I love to list all my books. In fact I have several lists. Fiction. Non fiction. Sciene Fiction. You get the idea.
This isn't a matter of boredom or the need for a certain order to things. Well, maybe partly. Bottom line has always been that I like to see my books not only physically, but also in a handy little overview. The latter is especially helpful, because due to the sheer number of books I own, I need to arrange them in two rows on shelves or simply keep them in boxes. So a list helps avoiding buying a book twice. Stuff like that can easily happen, maybe not with my fave authors, but it's happened more than just once or twice that I saw a book and somehow it seemed familiar, but I just wasn't sure whether I might have read it ten years ago (and it was now buried in a box in the back corner) or whether I had sometime ago made a mental note that in case I came across this one on a sale I had to have it. It's either working on my memory OR finding the ultimate method of listing.

Having found the website LibraryThing purly by coincidence I immediately knew I'd found the Holy Grail of all book lists. You can add books from 690 sources worldwide, so basically you will find pretty much every book that's out there. Various editions. Different covers. The works.
I started to go through all my pathetic
out dated little lists with their typing errors and let myself fall into the wonderful world of my very own virtual library. And let's not forget the wishlist.
I must admit, after frantically putting one book after the other on my list, I was shocked of suddenly being confronted by the info that the free account only allows an upload of 200 books. Seriously. No book lover will have just 200 books on their shelves. That's basically the tip of the iceberg. I didn't quite dare to read what an upgrade of my account would cost, but the pull of this wonderful site was stronger. 10 bucks a year. Hmmm ... and then I saw that you can in fact choose how much you want to pay. Call me Scrooge, but I went for the "your books are facing eviction" option of $ 1,- ... if this website holds up to my standards I'll reconsider how much I'll pay for a renewal. For the time being I can afford to spend a buck.
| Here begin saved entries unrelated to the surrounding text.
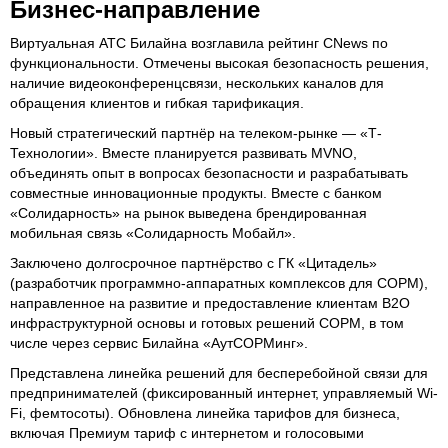
Бизнес-направление
Виртуальная АТС Билайна возглавила рейтинг CNews по
функциональности. Отмечены высокая безопасность решения,
наличие видеоконференцсвязи, нескольких каналов для
обращения клиентов и гибкая тарификация.
Новый стратегический партнёр на телеком-рынке — «Т-
Технологии». Вместе планируется развивать MVNO,
объединять опыт в вопросах безопасности и разрабатывать
совместные инновационные продукты. Вместе с банком
«Солидарность» на рынок выведена брендированная
мобильная связь «Солидарность Мобайл».
Заключено долгосрочное партнёрство с ГК «Цитадель»
(разработчик программно-аппаратных комплексов для СОРМ),
направленное на развитие и предоставление клиентам B2O
инфраструктурной основы и готовых решений СОРМ, в том
числе через сервис Билайна «АутСОРМинг».
Представлена линейка решений для бесперебойной связи для
предпринимателей (фиксированный интернет, управляемый Wi-
Fi, фемтосоты). Обновлена линейка тарифов для бизнеса,
включая Премиум тариф с интернетом и голосовыми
Oh and a wonderful little bonus must be that you can sign up for Early Reviewers and request books. Obviously there will be lots of people requesting and not every book will be available in every country, but I think it's a great idea nonetheless. Writing book reviews for Buchrezension, which is the homepage of a friend of mine (come to think of it, I'm a wee bit behind with my reviews - distracted with my list and the heat, I guess), I'm no stranger to letting my opinion of books be heard. Sorry. Be read.

And if you'll excuse me now. There's a list waiting for me to be continued.